Print the line containing "Answer in <instances>...</instances>." and every line after it exactly as written, through the end of the records.
++++ Material for this exercise
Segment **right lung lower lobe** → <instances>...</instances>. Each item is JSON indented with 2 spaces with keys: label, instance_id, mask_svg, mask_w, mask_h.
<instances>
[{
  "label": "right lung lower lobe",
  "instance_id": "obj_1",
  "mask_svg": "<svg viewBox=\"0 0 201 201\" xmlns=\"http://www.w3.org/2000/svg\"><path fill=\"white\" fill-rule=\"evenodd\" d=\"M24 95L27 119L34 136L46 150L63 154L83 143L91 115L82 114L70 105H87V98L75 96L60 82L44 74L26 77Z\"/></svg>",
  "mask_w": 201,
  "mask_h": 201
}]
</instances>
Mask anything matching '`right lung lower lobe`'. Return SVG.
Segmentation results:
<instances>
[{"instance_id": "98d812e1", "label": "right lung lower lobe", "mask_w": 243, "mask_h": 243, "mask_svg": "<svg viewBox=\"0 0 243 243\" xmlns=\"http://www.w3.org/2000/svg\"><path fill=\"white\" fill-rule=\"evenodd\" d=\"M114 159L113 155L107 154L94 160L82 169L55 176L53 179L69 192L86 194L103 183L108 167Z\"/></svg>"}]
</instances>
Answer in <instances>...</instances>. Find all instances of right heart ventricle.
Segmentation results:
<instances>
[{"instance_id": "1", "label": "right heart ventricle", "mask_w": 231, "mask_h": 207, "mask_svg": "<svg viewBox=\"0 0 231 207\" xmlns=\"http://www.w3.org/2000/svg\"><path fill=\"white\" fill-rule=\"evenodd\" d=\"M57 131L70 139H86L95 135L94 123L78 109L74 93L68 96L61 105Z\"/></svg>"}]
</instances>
++++++++
→ Result:
Answer in <instances>...</instances>. Find all instances of right heart ventricle.
Segmentation results:
<instances>
[{"instance_id": "1", "label": "right heart ventricle", "mask_w": 231, "mask_h": 207, "mask_svg": "<svg viewBox=\"0 0 231 207\" xmlns=\"http://www.w3.org/2000/svg\"><path fill=\"white\" fill-rule=\"evenodd\" d=\"M57 131L70 139H86L95 135L94 123L78 109L74 93L68 96L61 105Z\"/></svg>"}]
</instances>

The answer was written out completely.